Bestseller-Autor Peter Wohlleben „Windräder im Wald sind Irrsinn im Quadrat“

Peter Wohlleben hat zum Waldgipfel nach Wershofen (Kreis Ahrweiler) eingeladen. Foto: imago/Sven Simon

Der Förster und Bestseller-Autor Peter Wohlleben plädiert dafür, den Wald viel weniger unter wirtschaftlichen Aspekten zu sehen. Es gehe jetzt darum, dieses wertvolle Ökosystem überhaupt noch zu erhalten. Die Holznutzung sei dabei zweitrangig.

Klima/Nachhaltigkeit : Thomas Faltin (fal)

Wershofen. - Peter Wohlleben ist Deutschlands bekanntester Förster. Baden-Württembergs Waldstrategie gehe teils in die falsche Richtung, sagt er.

 

Herr Wohlleben, im Mai hat Bundesforstministerin Julia Klöckner (CDU) einen Waldgipfel einberufen, jetzt Sie – eine zufällige Koinzidenz?

Nein, ist es nicht. Wir haben unseren Waldgipfel seit einem Dreivierteljahr geplant und auch Mitarbeiter von Julia Klöckner eingeladen. Aber im Mai hat sie plötzlich einen eigenen Waldgipfel aus dem Hut gezaubert – Sie wollte uns offensichtlich zuvorkommen.

Gefallen ihr Ihre Thesen nicht?

Sie hatte bereits mitgeteilt, dass sie sich nicht mit mir zusammensetzen möchte. Wir haben trotzdem Mitarbeiter vom Thünen-Institut eingeladen, das zu ihrem Haus gehört.

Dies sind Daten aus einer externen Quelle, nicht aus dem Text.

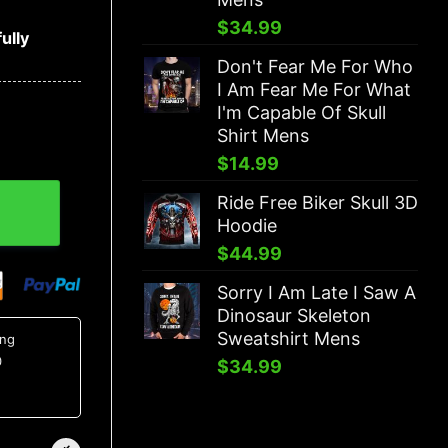
$
34.99
ully
Don't Fear Me For Who
I Am Fear Me For What
I'm Capable Of Skull
Shirt Mens
$
14.99
Ride Free Biker Skull 3D
Hoodie
$
44.99
Sorry I Am Late I Saw A
Dinosaur Skeleton
Sweatshirt Mens
ing
0
$
34.99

Die haben leider abgesagt.

Im neuen Buch „Der lange Atem der Bäume“ vertreten Sie die These, dass der Wald sich selbst rettet, wenn man ihn lässt. Ist es so einfach?

Das ist so einfach. Schauen Sie auf alte Industrieanlagen – dort kommen unter schlechtesten Voraussetzungen wieder Bäume hoch. Ich plädiere nicht dafür, die Wälder sich selbst zu überlassen; zumindest aber in der Startphase der ersten zehn Jahre sollte das der Fall sein. Es geht künftig vor allem darum, den Wald überhaupt zu erhalten. Die heutige Forstwirtschaft hat den Wald so runtergewirtschaftet, dass wir etwa die Hälfte der Waldfläche im nächsten Jahrzehnt verlieren werden. Gerade im Schwarzwald mit den vielen Fichten.

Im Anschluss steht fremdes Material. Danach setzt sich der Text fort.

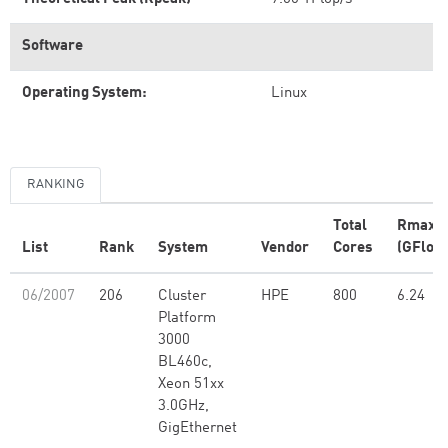
Software
Operating System:
Linux
RANKING
Total
Rmax
List
Rank
System
Vendor
Cores
(GFlop/
06/2007
206
Cluster
HPE
800
6.24
Platform
3000
BL460c,
Xeon 51xx
3.0GHz,
GigEthernet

Der Wald wurde immer genutzt. Wie ist der Konflikt von Holzeinschlag und Ökologie zu lösen?

Wenn ich das auf eine einzige Forderung herunterbrechen müsste, dann so: Einführung einer CO2-Steuer auf Holz. Die Experten sind sich einig, dass Holzverbrennung schädlicher als Kohle ist. Das Hauptaugenmerk weiter auf den Holzanbau zu legen, geht nicht mehr. Der Wald hilft uns, die Temperatur zu senken, Grundwasser zu erzeugen und Wasser zurückzuhalten. Wir brauchen ihn für andere Dinge. Je heißer es wird, desto mehr Biomasse braucht der Wald für sich selbst.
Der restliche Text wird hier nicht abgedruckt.